A way station along the Israel Trail

The KKL-JNF Carmel offices’ parking lot, which lies around 1.2 kilometers east of the entrance to Moshav Ofer, is the starting point for our excursion. This quiet and pleasant corner serves as an overnight way station for hikers on the Israel Trail and provides them with on-site running water and toilet facilities. KKL-JNF Carmel forester Micha Silko has told us that in the future, KKL-JNF plans to build two cabins to offer free overnight accommodation and self-catering kitchen facilities to Israel Trail walkers. This will not be a bed and breakfast operation but simply a site where “Israel Trailers” can rest and gather their forces before continuing their walk the following day.

Onwards and upwards

The time has come to set out. As we leave the parking lot, we turn westward and head towards a plaza containing stone pillars erected by KKL-JNF as an expression of appreciation for the organization’s Friends throughout the world. Adjacent to the plaza is a gate in the fence, and on the far side, the path begins to make its way up the hill (follow the green markings).

Our trail continues upwards through a forest interspersed with lush native vegetation. Here pine trees grow alongside Israeli common oak (Quercus calliprinos), mastic trees (Pistacia lentiscus) and other representatives of the Mediterranean woodland, and good neighborly relations clearly prevail. In February, you will find large numbers of cyclamen and anemones here, while at other times of the year you can enjoy the sight of climbing plants such as Etruscan honeysuckle (Lonicera Etrusca), rough bindweed (Smilax aspera) and black bryony (Tamus communis).

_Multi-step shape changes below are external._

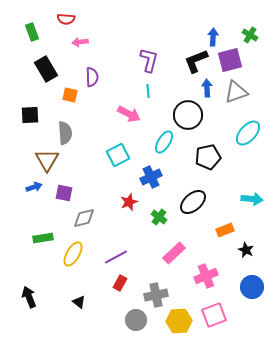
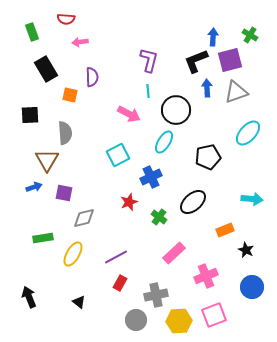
black circle at (188, 115): moved 12 px left, 5 px up
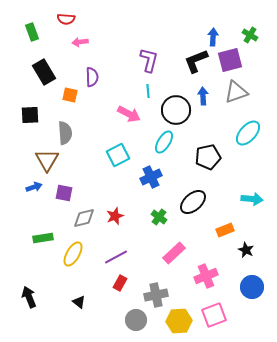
black rectangle at (46, 69): moved 2 px left, 3 px down
blue arrow at (207, 88): moved 4 px left, 8 px down
red star at (129, 202): moved 14 px left, 14 px down
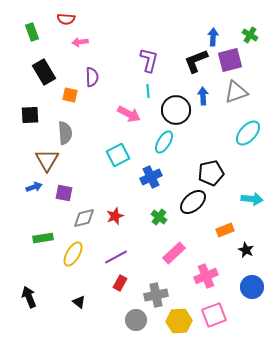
black pentagon at (208, 157): moved 3 px right, 16 px down
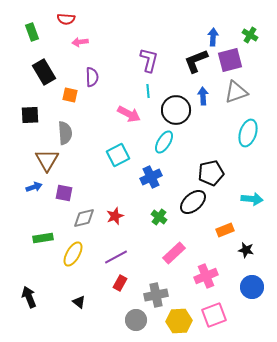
cyan ellipse at (248, 133): rotated 24 degrees counterclockwise
black star at (246, 250): rotated 14 degrees counterclockwise
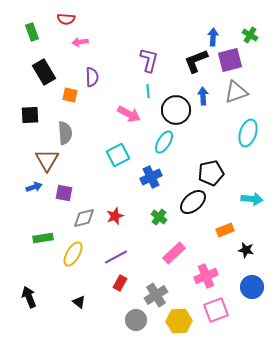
gray cross at (156, 295): rotated 20 degrees counterclockwise
pink square at (214, 315): moved 2 px right, 5 px up
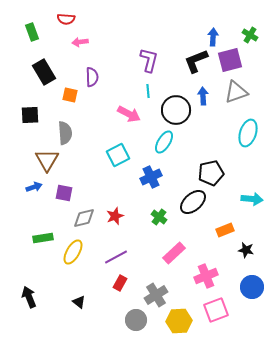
yellow ellipse at (73, 254): moved 2 px up
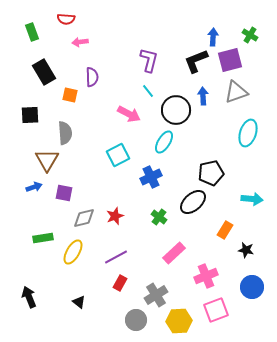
cyan line at (148, 91): rotated 32 degrees counterclockwise
orange rectangle at (225, 230): rotated 36 degrees counterclockwise
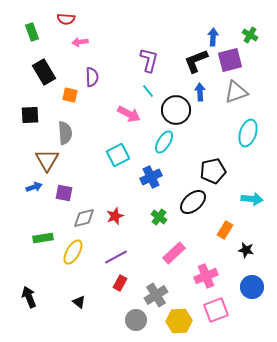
blue arrow at (203, 96): moved 3 px left, 4 px up
black pentagon at (211, 173): moved 2 px right, 2 px up
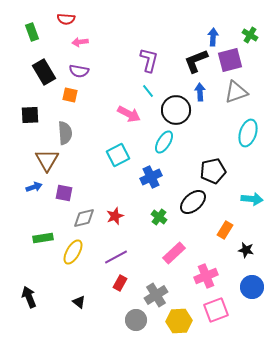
purple semicircle at (92, 77): moved 13 px left, 6 px up; rotated 102 degrees clockwise
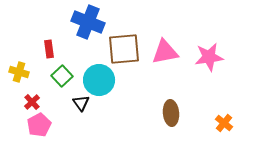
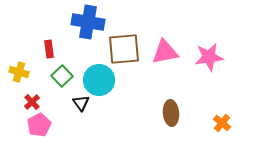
blue cross: rotated 12 degrees counterclockwise
orange cross: moved 2 px left
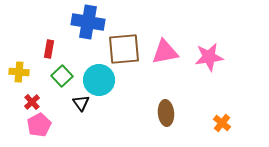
red rectangle: rotated 18 degrees clockwise
yellow cross: rotated 12 degrees counterclockwise
brown ellipse: moved 5 px left
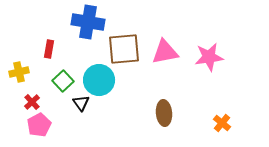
yellow cross: rotated 18 degrees counterclockwise
green square: moved 1 px right, 5 px down
brown ellipse: moved 2 px left
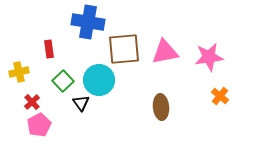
red rectangle: rotated 18 degrees counterclockwise
brown ellipse: moved 3 px left, 6 px up
orange cross: moved 2 px left, 27 px up
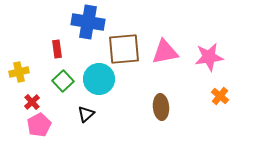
red rectangle: moved 8 px right
cyan circle: moved 1 px up
black triangle: moved 5 px right, 11 px down; rotated 24 degrees clockwise
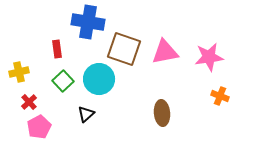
brown square: rotated 24 degrees clockwise
orange cross: rotated 18 degrees counterclockwise
red cross: moved 3 px left
brown ellipse: moved 1 px right, 6 px down
pink pentagon: moved 2 px down
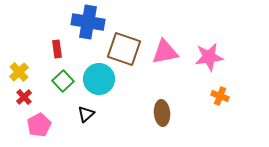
yellow cross: rotated 30 degrees counterclockwise
red cross: moved 5 px left, 5 px up
pink pentagon: moved 2 px up
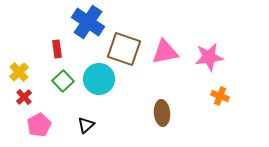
blue cross: rotated 24 degrees clockwise
black triangle: moved 11 px down
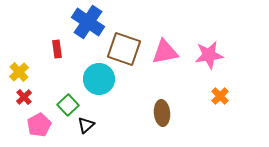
pink star: moved 2 px up
green square: moved 5 px right, 24 px down
orange cross: rotated 24 degrees clockwise
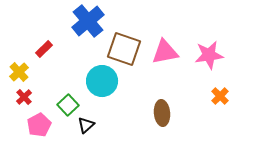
blue cross: moved 1 px up; rotated 16 degrees clockwise
red rectangle: moved 13 px left; rotated 54 degrees clockwise
cyan circle: moved 3 px right, 2 px down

The path is fairly steep, but not very long. After 400 meters, it crosses a broad trail indicated by black markings, then continues straight on into the woodland. Another 300 meters or so and we’ve reached the top, and are now 70 meters higher than we were at our starting point. Now we make our way down a small rocky step and find ourselves in a small valley that bears the markings of the Israel Trail.

Downhill all the way

At the junction with the Israel Trail we turn left. From now on we shall be walking downhill. To the left of the road we can see a number of elderly olive trees whose trunks are magnificent, despite the heavy shade that does not allow them optimum conditions. In our estimation, one of the trunks has a circumference of over two meters. Another step down and we come to a pleasant spot above a gully. Beside a rocky cliff, in the shade of the woodland, are a number of tree stumps where we can sit down and rest. This shady corner is dedicated to the memory of Noam Bahagon (also known as “Baggy”), who fell in action in the Gaza Strip in 2003, together with three of his comrades from the same tank crew. The path leads back to the valley and reveals a stepped waterfall over ten meters in height that is most probably never exposed to sunlight. The retained moisture has allowed mosses to grow on its stones.

After we carefully descend the steps of the waterfall we shall find ourselves at once on a broad dirt road. If we follow this road downhill for another 200 meters or so, we shall find ourselves back at the KKL-JNF offices’ parking lot.